Assentada a poeira do mais longo encontro das Nações Unidas sobre o combate ao aquecimento global, manda o realismo esfriar a euforia manifestada por um certo número de exaustos delegados dos 194 países participantes da 17.ª Conferência do Clima (COP-17). Quando a reunião terminou, na manhã de domingo, depois de sucessivas prorrogações, três noites em claro e a ameaça de um impasse, eles consideraram o seu resultado "histórico". Só se foi porque não se repetiu em Durban, na África do Sul, o vexame da conferência de Copenhague, em 2009.
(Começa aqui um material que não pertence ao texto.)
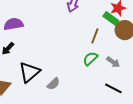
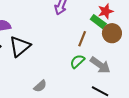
gray arrow: (113, 62) -> (100, 65), size x1.5
black triangle: (29, 72) -> (20, 46), moved

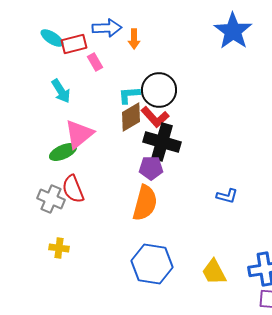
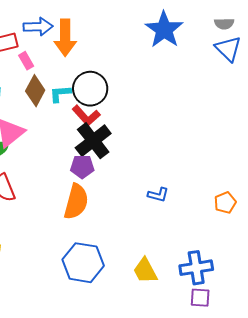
orange arrow: (134, 39) -> (65, 38), size x1.8
brown diamond: (131, 117) -> (35, 91), moved, turned -32
black cross: (162, 142) -> (93, 141), turned 36

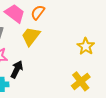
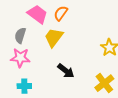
black arrow: (17, 69) -> (66, 71), moved, turned 102

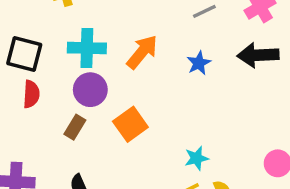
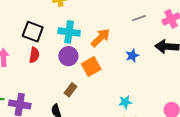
blue star: (199, 63) -> (132, 56), moved
orange square: (130, 124) -> (91, 67), moved
brown rectangle: (75, 127) -> (70, 90), moved

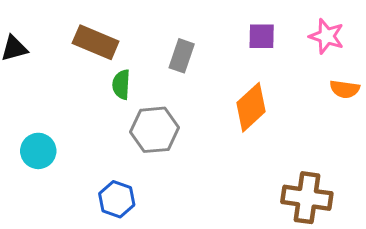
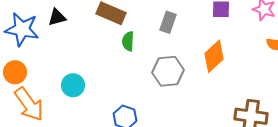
gray hexagon: (154, 130) -> (168, 71), moved

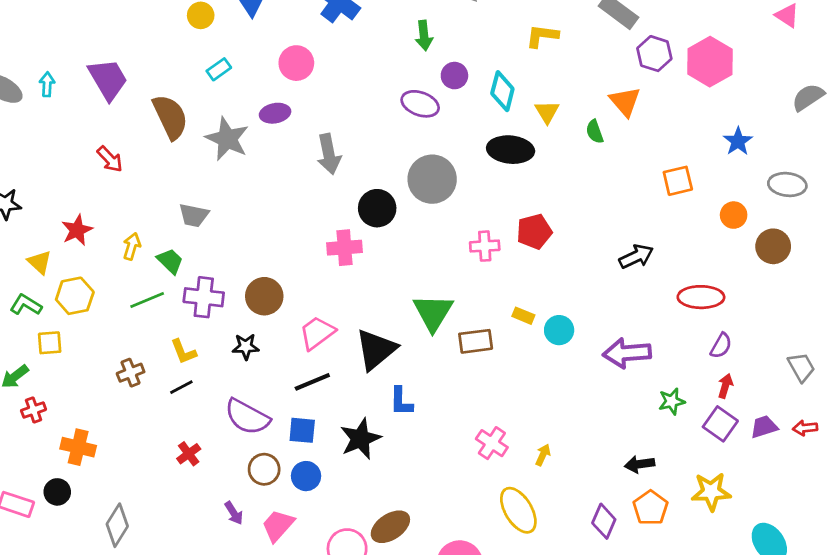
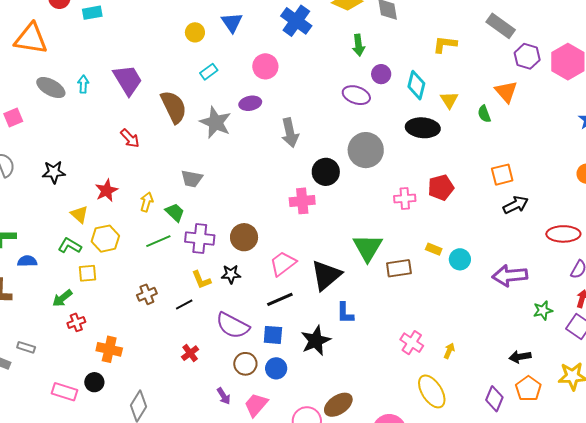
orange square: (678, 181) -> (502, 175), moved
yellow L-shape: (183, 352) -> (201, 280), moved

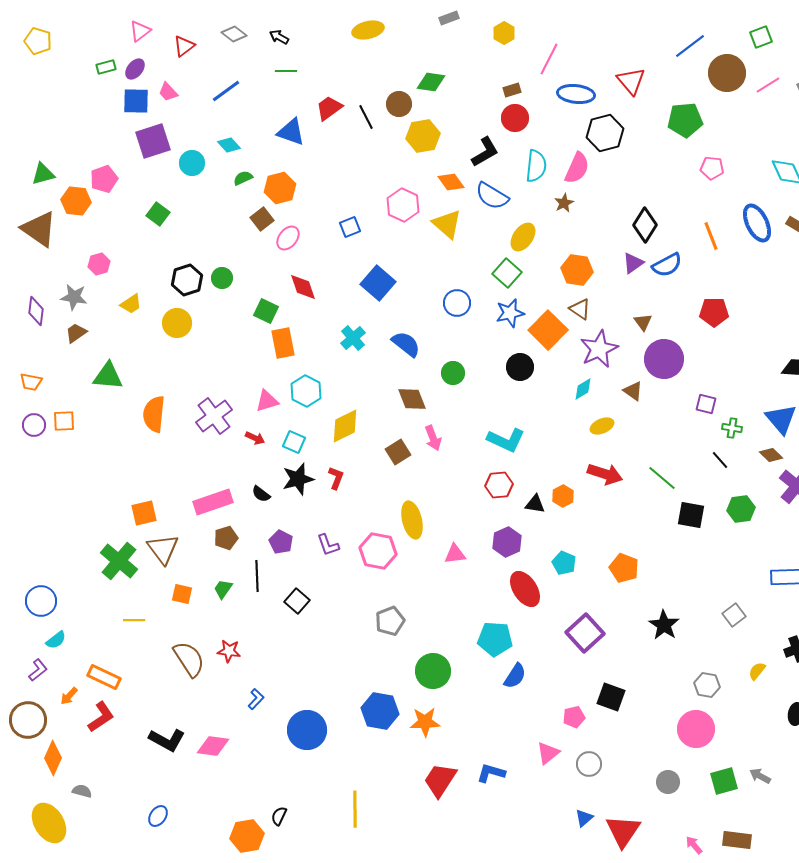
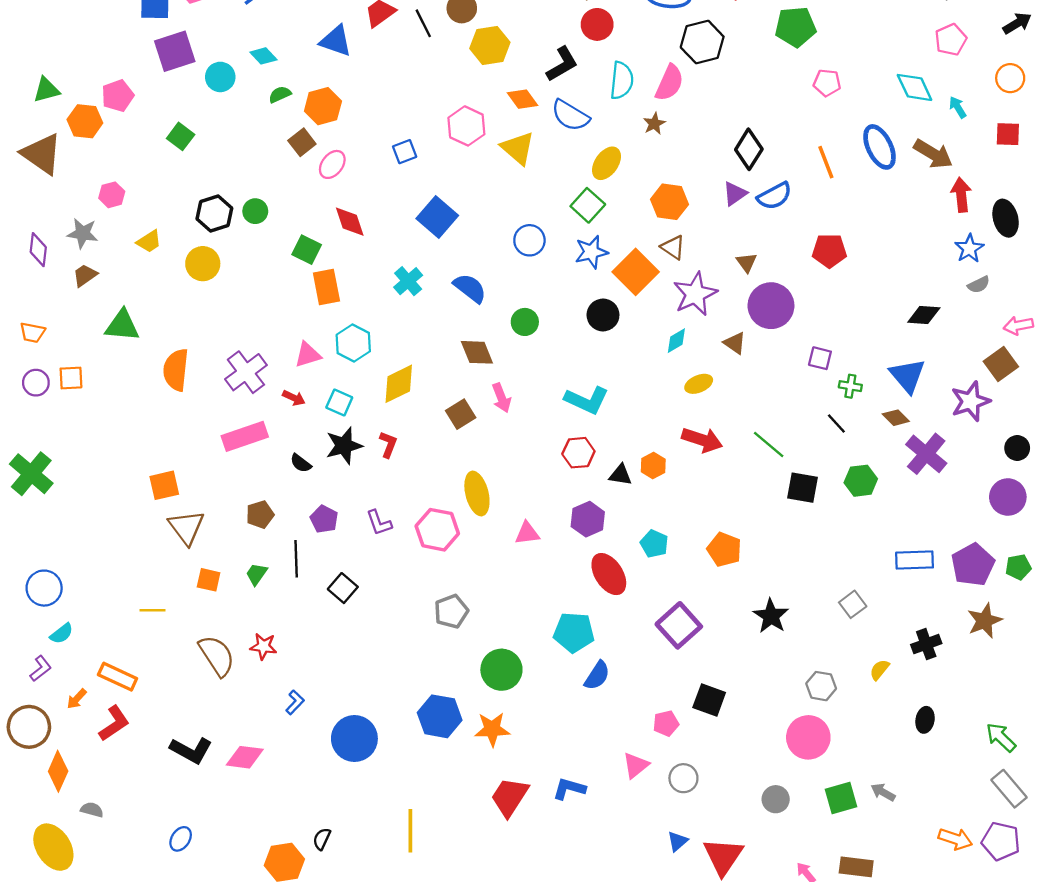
pink rectangle: (213, 502) -> (245, 436), moved
green cross: (119, 561) -> (31, 474), moved

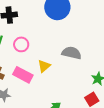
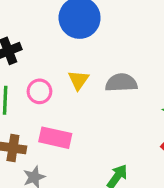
yellow triangle: (44, 66) -> (78, 80), moved

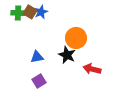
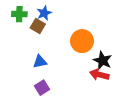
brown square: (30, 12) -> (38, 26), moved
black star: (67, 55) -> (103, 61), moved

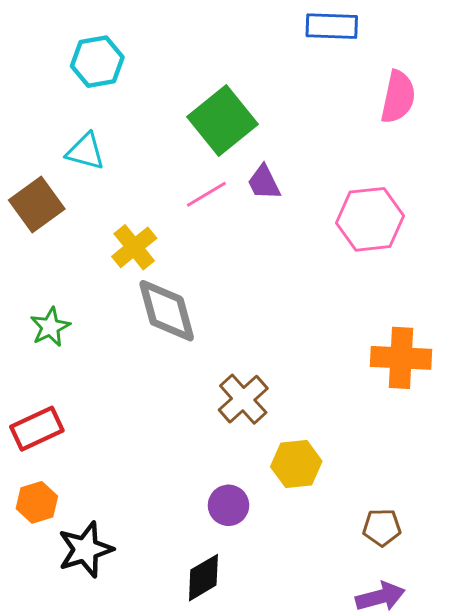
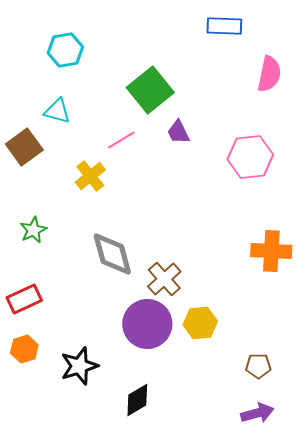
pink line: (206, 194) -> (121, 140), moved
gray diamond: (167, 311) -> (112, 254), moved
purple circle: (228, 505) -> (147, 324), moved, size x1.8
black star: (86, 550) -> (79, 366), moved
É verdade que agora, pela primeira vez, os Estados Unidos, o principal responsável, desde o século passado, pela emissão dos gases-estufa que aumentam a temperatura do planeta, e a China, o maior emissor da atualidade, concordaram, em tese, em se submeter a metas compulsórias de redução dos volumes de substâncias lançadas à atmosfera, que degradam o clima da Terra. Isso manteve respirando o princípio das negociações multilaterais, sob os auspícios da ONU, para mitigar as mudanças climáticas. Mas, conforme o chamado Protocolo de Durban, as metas não serão definidas antes de 2015 e não começarão a contar antes de 2020.

No mínimo até 2017, continuará valendo o Protocolo de Kyoto, o primeiro e desdentado tratado global de redução de gás carbônico, assinado em 1997 naquela cidade japonesa para durar de 2005 até o fim do ano que vem. Japão, Rússia e Canadá rejeitaram o documento de saída. Dos 192 países signatários, só os Estados Unidos não o ratificaram. O Congresso americano não aceitou a premissa de que só os países desenvolvidos deveriam cortar 5,2% de suas emissões, em relação aos níveis de 1990. A adesão da União Europeia impediu que o protocolo não valesse o papel que o contém. O bloco tornou-se o mais ativo defensor da prorrogação do protocolo.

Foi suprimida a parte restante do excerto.